MPXV DNA was detected in several wastewater samples collected from specific sites in California, even prior to the identification of cases. As a result, the United States Centers for Disease Control and Prevention (CDC) has recommended two real-time polymerase chain reaction (PCR) assays to confirm the detection of non-variola orthopoxvirus (F8L) and MPXV (C22L).

About the study

A recent study posted to the medRxiv* preprint server characterized the analytical sensitivity of F3L, F8L, and C22L_m, which are three assays used to detect MPXV in wastewater samples. Samples were collected from four wastewater treatment facilities (FH, HS, JT, and RB) in El Paso, Texas, between February 20 and March 27, 2023.

These wastewater treatment facilities serve a total of 751,982 individuals in the city. The crude sample was centrifuged and subsequently separated into pellets and supernatants. The pellet was collected for DNA extraction, while supernatants were used to isolate viral particles.

This study synthesized all primers, probes, and synthetic gene fragments for MPXV, horsepox, and cowpox virus using integrated DNA technologies. All three assays were used to test the presence of MPXV in the supernatant and pellet of each sample.

Three PCR replicates were performed for each assay. For negative control, the same volume of nuclease-free H2O with no DNA template was used for each PCR cycle.

To minimize the risk of cross-contamination, DNA was added for positive controls. A cycle threshold (Ct) value above 42 was considered negative. 

Complete genomic sequences of human Mpox, Horsepox, Cowpox, Smallpox, Buffalopox, and Vaccinia viruses were obtained from the National Center for Biotechnology Information (NCBI).

Oligos sequences, such as a probe, forward primer, and reverse primer, were matched with sequences obtained from the database. Non-matching oligo sequences were extracted and aligned using SnapGene to detect specific nucleotides that differ between genomic sequences.

Study findings

This study investigated the analytical sensitivity and limit of detection of F3L and F8L assays based on real-time quantitative PCR (RT-qPCR) with synthetic gene fragments associated with the genomic regions of MPXV and other orthopoxvirus viruses.

For the F3L assay, serial tenfold dilutions of MPXV DNA were used. This analytical technique was able to detect MPXV DNA across seven-log concentrations from 3.64~3.64*106 copies/µl, with an amplification efficiency of 97.62% and a limit of detection with 22 replicates. Thus, the F3L assay is 100% sensitive to MPXV.

The F8L assay was designed to detect a wide range of orthopoxviruses. The F8L assay exhibited differential sensitivity to various orthopoxvirus species. For example, this assay exhibited 89.49% sensitivity to MPXV, 88.40% to cowpox, and 88.39% to horsepox DNA. Thus, F8L was most efficient in detecting MPXV genome fragments as compared to other orthopoxviruses.

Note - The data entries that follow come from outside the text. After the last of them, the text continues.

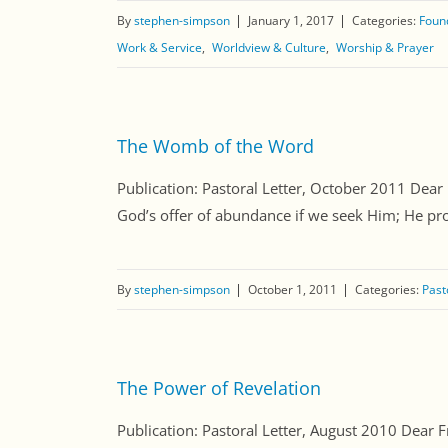
By
stephen-simpson
January 1, 2017
Categories:
Found
Work & Service
Worldview & Culture
Worship & Prayer
The Womb of the Word
Publication: Pastoral Letter, October 2011 Dear 
God’s offer of abundance if we seek Him; He prom
By
stephen-simpson
October 1, 2011
Categories:
Past
The Power of Revelation
Publication: Pastoral Letter, August 2010 Dear Fr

All three assays were used to detect MPXV from wastewater samples collected from FH, HS, JT, and RB. F3L detected 70.8%, C22L_m detected 58.3%, and F8L detected 12.5% of MPXV in samples. Samples collected from the HS facility exhibited the highest F3L assay positivity frequency. 

Viral concentrations in the pellet were higher as compared to the supernatants. An increase in the viral concentration was recorded from February 27, which peaked in the week of March 6.

The difference in the timelines between wastewater peak time and new Mpox case reporting dates indicates the possibility of using wastewater surveillance for detecting new infections.

Conclusions

MPXV was detected using three molecular assays in wastewater samples. Interestingly, a rise in the viral concentration was found between one and two weeks prior to the clinical reporting of the new Mpox case.

By comparing the findings of the wastewater analysis and clinical reports, the authors highlighted the prevalence of unreported Mpox cases within the city during the study period. This emphasizes the importance of using multiple molecular assays to improve Mpox detection rates using wastewater samples.

*Important notice: medRxiv publishes preliminary scientific reports that are not peer-reviewed and, therefore, should not be regarded as conclusive, guide clinical practice/health-related behavior, or treated as established information.